Reproduce, from the lines below, exactly the stretch that begins at the line containing "Mit diesem Schalter" and ends at the line containing "motori, menjači, elektronika, karoserijski", both included.

─── Data under study

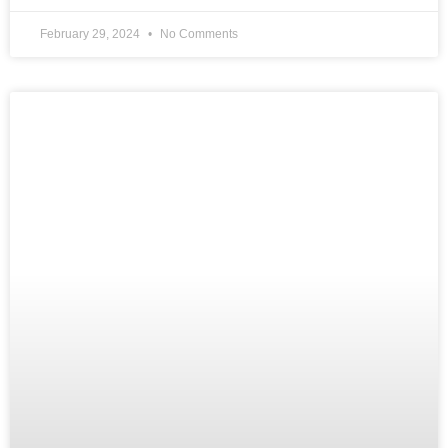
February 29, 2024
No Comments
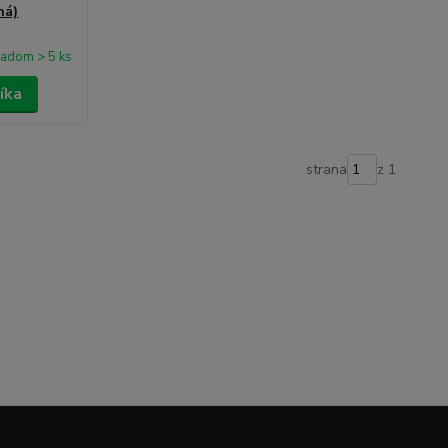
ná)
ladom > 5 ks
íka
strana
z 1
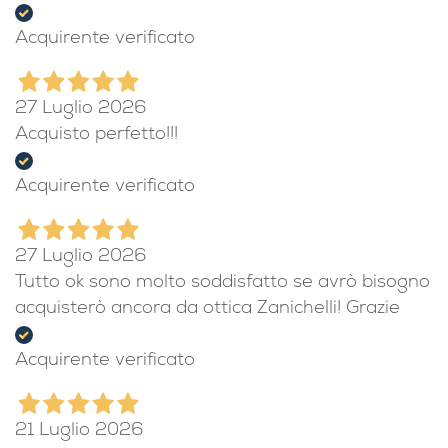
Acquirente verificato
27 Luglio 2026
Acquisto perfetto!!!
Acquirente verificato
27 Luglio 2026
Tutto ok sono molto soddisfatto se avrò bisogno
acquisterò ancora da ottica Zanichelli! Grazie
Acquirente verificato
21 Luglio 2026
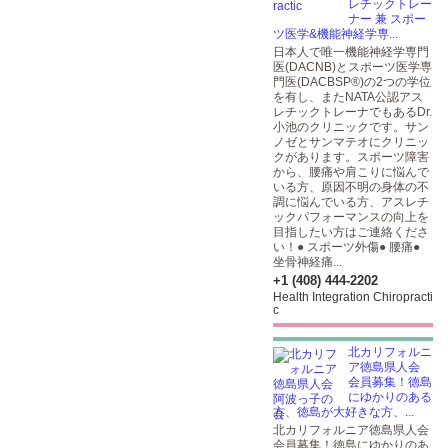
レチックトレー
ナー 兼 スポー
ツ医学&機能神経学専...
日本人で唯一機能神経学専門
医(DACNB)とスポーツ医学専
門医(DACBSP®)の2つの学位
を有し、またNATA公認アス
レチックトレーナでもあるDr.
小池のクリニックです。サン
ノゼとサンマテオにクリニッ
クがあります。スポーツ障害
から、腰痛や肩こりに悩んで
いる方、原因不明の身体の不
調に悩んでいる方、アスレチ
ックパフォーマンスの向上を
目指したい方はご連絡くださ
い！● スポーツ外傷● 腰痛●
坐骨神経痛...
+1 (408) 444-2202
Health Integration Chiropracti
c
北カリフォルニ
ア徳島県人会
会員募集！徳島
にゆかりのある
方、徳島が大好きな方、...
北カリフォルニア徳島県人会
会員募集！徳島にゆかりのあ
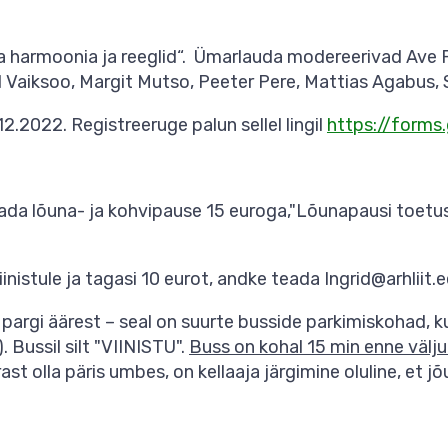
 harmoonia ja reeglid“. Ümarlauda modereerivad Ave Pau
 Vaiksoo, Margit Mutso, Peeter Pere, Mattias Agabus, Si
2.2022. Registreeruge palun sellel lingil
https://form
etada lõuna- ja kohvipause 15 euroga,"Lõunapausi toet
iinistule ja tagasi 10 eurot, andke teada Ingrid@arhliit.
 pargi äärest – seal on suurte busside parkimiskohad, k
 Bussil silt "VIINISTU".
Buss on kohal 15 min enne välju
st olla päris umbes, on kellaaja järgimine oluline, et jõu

──────
─── Data under study

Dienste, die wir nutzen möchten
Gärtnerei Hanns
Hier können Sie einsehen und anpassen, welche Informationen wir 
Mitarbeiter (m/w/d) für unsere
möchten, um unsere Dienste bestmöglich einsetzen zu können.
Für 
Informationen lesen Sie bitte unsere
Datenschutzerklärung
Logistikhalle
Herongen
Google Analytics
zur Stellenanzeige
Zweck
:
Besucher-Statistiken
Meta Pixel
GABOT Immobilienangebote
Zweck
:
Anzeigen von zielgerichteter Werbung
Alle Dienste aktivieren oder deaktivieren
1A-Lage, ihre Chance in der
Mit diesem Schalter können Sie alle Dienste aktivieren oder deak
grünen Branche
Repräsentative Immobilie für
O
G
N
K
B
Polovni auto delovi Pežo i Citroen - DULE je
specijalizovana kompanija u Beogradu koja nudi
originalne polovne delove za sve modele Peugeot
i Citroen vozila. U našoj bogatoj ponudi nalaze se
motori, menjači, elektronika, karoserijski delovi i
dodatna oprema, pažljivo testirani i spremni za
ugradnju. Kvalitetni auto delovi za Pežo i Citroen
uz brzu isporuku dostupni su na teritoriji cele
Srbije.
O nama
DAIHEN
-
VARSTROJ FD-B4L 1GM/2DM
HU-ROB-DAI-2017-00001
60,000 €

──────

# Result below
Mit diesem Schalter können Sie alle Dienste aktivieren oder deak
grünen Branche
Repräsentative Immobilie für
O
G
N
K
B
Polovni auto delovi Pežo i Citroen - DULE je
specijalizovana kompanija u Beogradu koja nudi
originalne polovne delove za sve modele Peugeot
i Citroen vozila. U našoj bogatoj ponudi nalaze se
motori, menjači, elektronika, karoserijski delovi i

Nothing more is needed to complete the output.